Searle Brian C, Egertson Jarrett D, Bollinger James G, Stergachis Andrew B, MacCoss Michael J
From the ‡Department of Genome Sciences, University of Washington, Seattle, Washington 98195; §Proteome Software Inc., Portland, OR 97219.
From the ‡Department of Genome Sciences, University of Washington, Seattle, Washington 98195;
Mol Cell Proteomics. 2015 Sep;14(9):2331-40. doi: 10.1074/mcp.M115.051300. Epub 2015 Jun 22.
Targeted mass spectrometry is an essential tool for detecting quantitative changes in low abundant proteins throughout the proteome. Although selected reaction monitoring (SRM) is the preferred method for quantifying peptides in complex samples, the process of designing SRM assays is laborious. Peptides have widely varying signal responses dictated by sequence-specific physiochemical properties; one major challenge is in selecting representative peptides to target as a proxy for protein abundance. Here we present PREGO, a software tool that predicts high-responding peptides for SRM experiments. PREGO predicts peptide responses with an artificial neural network trained using 11 minimally redundant, maximally relevant properties. Crucial to its success, PREGO is trained using fragment ion intensities of equimolar synthetic peptides extracted from data independent acquisition experiments. Because of similarities in instrumentation and the nature of data collection, relative peptide responses from data independent acquisition experiments are a suitable substitute for SRM experiments because they both make quantitative measurements from integrated fragment ion chromatograms. Using an SRM experiment containing 12,973 peptides from 724 synthetic proteins, PREGO exhibits a 40-85% improvement over previously published approaches at selecting high-responding peptides. These results also represent a dramatic improvement over the rules-based peptide selection approaches commonly used in the literature.

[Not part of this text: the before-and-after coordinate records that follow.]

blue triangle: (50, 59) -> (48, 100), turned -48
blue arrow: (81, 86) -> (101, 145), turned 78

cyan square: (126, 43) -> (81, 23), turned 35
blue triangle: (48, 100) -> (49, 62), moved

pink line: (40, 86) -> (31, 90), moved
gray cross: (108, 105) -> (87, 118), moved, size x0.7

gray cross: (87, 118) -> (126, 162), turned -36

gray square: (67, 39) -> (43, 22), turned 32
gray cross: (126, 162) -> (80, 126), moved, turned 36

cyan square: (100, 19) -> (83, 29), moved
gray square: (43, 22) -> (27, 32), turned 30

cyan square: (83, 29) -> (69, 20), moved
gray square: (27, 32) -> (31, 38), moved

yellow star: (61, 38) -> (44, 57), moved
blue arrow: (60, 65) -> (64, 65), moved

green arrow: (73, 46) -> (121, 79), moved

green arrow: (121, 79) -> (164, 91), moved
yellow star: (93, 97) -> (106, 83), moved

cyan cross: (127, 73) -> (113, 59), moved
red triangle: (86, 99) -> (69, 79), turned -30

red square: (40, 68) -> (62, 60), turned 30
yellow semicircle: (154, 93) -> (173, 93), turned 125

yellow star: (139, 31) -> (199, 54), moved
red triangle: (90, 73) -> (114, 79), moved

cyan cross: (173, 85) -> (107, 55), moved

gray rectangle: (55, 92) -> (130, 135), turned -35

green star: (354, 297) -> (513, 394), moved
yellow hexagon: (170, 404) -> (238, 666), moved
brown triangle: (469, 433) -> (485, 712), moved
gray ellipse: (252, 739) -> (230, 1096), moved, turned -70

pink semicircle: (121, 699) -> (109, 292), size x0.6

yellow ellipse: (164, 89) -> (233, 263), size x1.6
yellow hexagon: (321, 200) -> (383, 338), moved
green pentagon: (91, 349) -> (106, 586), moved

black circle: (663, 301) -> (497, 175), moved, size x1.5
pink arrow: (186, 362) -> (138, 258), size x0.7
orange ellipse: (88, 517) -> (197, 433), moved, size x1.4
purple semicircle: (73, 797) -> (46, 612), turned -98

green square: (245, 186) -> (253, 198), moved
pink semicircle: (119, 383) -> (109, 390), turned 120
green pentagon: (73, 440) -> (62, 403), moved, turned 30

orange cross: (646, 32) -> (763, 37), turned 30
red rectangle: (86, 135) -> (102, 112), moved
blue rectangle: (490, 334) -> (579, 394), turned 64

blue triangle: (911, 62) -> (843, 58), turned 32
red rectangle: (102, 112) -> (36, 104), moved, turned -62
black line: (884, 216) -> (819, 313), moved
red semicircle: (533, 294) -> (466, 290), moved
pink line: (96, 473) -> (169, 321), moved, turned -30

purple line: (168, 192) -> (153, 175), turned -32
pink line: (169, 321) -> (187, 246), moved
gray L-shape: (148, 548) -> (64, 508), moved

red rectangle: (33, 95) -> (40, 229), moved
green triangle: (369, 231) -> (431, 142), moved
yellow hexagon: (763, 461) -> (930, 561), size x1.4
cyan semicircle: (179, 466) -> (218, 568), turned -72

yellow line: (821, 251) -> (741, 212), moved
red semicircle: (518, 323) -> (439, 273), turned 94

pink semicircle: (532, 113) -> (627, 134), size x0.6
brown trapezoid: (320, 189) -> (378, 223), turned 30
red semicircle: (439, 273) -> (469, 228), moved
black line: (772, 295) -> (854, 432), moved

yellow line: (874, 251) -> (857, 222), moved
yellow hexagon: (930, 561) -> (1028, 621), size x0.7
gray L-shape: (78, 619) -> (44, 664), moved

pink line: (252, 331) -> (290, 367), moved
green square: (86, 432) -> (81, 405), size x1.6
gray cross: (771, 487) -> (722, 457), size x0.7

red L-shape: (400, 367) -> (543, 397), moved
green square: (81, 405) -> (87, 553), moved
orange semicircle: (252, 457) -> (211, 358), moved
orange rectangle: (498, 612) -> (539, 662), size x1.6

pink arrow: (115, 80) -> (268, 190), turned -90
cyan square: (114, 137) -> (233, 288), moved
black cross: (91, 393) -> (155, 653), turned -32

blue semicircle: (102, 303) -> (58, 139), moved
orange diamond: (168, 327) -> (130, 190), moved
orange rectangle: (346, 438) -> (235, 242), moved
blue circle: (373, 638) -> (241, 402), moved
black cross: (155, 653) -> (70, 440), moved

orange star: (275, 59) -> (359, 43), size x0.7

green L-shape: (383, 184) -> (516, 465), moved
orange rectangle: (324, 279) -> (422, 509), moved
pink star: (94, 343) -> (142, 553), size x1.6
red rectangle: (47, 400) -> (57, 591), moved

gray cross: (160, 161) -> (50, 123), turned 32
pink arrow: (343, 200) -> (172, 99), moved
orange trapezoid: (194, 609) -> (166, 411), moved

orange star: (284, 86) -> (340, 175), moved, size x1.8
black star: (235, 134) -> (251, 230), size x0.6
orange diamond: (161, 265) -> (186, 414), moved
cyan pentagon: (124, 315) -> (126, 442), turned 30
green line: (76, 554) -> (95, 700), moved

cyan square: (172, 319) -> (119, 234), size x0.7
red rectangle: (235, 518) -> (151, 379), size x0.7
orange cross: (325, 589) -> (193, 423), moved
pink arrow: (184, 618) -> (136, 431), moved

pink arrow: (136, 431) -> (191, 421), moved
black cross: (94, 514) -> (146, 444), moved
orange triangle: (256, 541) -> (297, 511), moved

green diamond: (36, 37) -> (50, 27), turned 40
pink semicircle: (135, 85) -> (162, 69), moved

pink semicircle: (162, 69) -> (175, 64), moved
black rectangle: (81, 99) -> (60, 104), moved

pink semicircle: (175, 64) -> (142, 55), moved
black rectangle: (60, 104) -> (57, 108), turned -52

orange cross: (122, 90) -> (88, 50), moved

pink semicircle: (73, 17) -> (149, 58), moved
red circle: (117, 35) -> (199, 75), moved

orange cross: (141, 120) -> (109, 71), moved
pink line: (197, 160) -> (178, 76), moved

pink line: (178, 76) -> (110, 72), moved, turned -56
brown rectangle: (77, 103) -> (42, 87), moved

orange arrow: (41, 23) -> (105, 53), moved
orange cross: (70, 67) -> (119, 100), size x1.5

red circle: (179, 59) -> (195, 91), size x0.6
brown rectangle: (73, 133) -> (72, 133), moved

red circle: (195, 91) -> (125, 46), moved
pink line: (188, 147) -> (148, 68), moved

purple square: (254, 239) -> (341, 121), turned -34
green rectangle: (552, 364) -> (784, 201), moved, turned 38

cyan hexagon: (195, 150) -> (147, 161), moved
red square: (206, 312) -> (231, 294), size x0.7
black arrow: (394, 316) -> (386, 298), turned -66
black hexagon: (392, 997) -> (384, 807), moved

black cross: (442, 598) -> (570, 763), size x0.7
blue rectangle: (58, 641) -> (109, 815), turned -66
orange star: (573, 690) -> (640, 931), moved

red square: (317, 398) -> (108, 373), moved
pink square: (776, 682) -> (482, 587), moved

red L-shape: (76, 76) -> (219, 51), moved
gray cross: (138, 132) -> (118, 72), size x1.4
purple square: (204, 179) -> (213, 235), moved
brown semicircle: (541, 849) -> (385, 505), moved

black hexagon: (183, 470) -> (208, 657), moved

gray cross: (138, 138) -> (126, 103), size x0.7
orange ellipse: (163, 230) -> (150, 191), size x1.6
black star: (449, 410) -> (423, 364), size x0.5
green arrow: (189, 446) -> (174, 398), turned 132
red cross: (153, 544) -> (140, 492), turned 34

靶向质谱分析是检测蛋白质组中低丰度蛋白质定量变化的重要工具。尽管选择反应监测(SRM)是复杂样品中肽段定量的首选方法,但设计SRM分析方法的过程却很繁琐。肽段的信号响应因序列特异性理化性质而有很大差异;一个主要挑战在于选择具有代表性的肽段作为蛋白质丰度的替代指标。在此,我们展示了PREGO,一种为SRM实验预测高响应肽段的软件工具。PREGO使用一个人工神经网络来预测肽段响应,该网络是用11种最小冗余、最大相关的性质进行训练的。PREGO成功的关键在于,它使用从数据非依赖采集实验中提取的等摩尔合成肽段的碎片离子强度进行训练。由于仪器设备和数据收集性质的相似性,数据非依赖采集实验中的相对肽段响应是SRM实验的合适替代,因为它们都是从积分碎片离子色谱图进行定量测量的。在一个包含来自724种合成蛋白质的12,973个肽段的SRM实验中,PREGO在选择高响应肽段方面比先前发表的方法有40 - 85%的改进。这些结果也比文献中常用的基于规则的肽段选择方法有显著改进。